Begin with the line in which "رقمٌ ومعنى..." appears and end with the final line of the entries. Retype each one exactly and add nothing.

[Saved data entries]
╔══
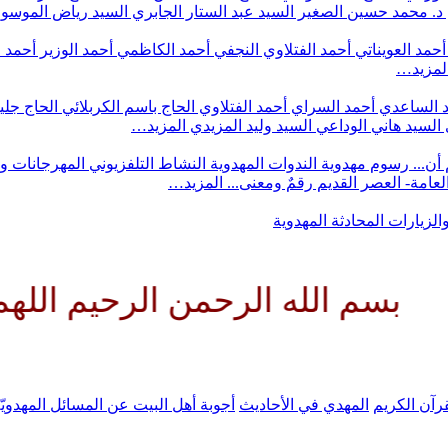
د. محمد حسين الصغير
السيد عبد الستار الجابري
السيد رياض الموس
أحمد العويناتي
أحمد الفتلاوي النجفي
أحمد الكاظمي
أحمد الوزير
أحمد 
لمزيد…
 الساعدي
أحمد السراي
أحمد الفتلاوي
الحاج باسم الكربلائي
الحاج جلي
السيد هاني الوداعي
السيد وليد المزيدي
المزيد…
أن...
رسوم مهدوية
الندوات المهدوية
النشاط التلفزيوني
المهرجانات و
 العامة- العصر القديم
رقمٌ ومعنى...
المزيد…
والزيارات
المحادثة المهدوية
له الرحمن الرحيم اللهم كن لولي
رآن الكريم
المهدي في الأحاديث
أجوبة أهل البيت عن المسائل المهدويّ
╚══
- Task response
رقمٌ ومعنى...
المزيد…
والزيارات
المحادثة المهدوية
له الرحمن الرحيم اللهم كن لولي
رآن الكريم
المهدي في الأحاديث
أجوبة أهل البيت عن المسائل المهدويّ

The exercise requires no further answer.